Only one stretch of the data is wanted: the line containing "повыше. Невысокая, крепкая, рядом с ж", the line containing "Ловила ладонь мужа, поднимала глаза. И", and every line between them, copied exactly.

=== Record set ===
=====

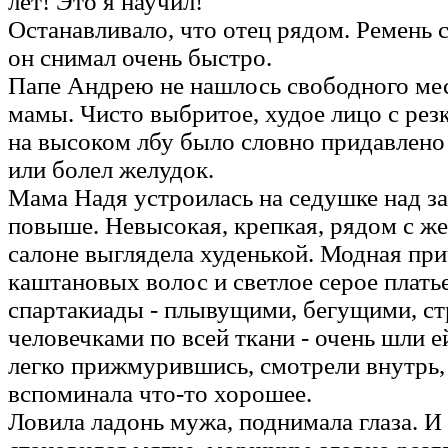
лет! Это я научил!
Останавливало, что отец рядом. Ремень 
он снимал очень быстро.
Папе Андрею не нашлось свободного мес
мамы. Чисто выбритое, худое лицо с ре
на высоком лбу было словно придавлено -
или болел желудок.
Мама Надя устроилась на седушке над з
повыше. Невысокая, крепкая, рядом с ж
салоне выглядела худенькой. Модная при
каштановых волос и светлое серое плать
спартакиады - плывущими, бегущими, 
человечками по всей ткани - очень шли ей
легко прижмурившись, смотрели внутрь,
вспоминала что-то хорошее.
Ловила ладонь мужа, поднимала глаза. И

=====

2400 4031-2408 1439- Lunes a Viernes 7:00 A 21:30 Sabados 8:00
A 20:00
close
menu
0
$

=====

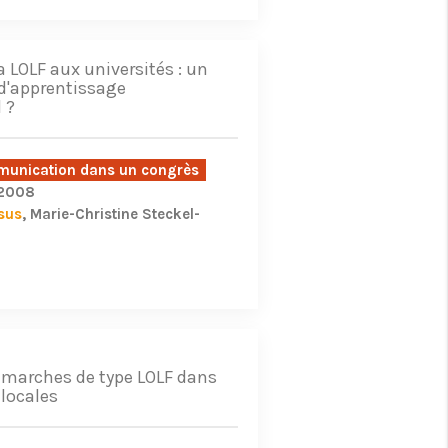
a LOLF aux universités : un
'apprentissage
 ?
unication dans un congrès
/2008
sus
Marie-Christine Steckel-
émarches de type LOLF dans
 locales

=====

=== Completed task ===
повыше. Невысокая, крепкая, рядом с ж
салоне выглядела худенькой. Модная при
каштановых волос и светлое серое плать
спартакиады - плывущими, бегущими, 
человечками по всей ткани - очень шли ей
легко прижмурившись, смотрели внутрь,
вспоминала что-то хорошее.
Ловила ладонь мужа, поднимала глаза. И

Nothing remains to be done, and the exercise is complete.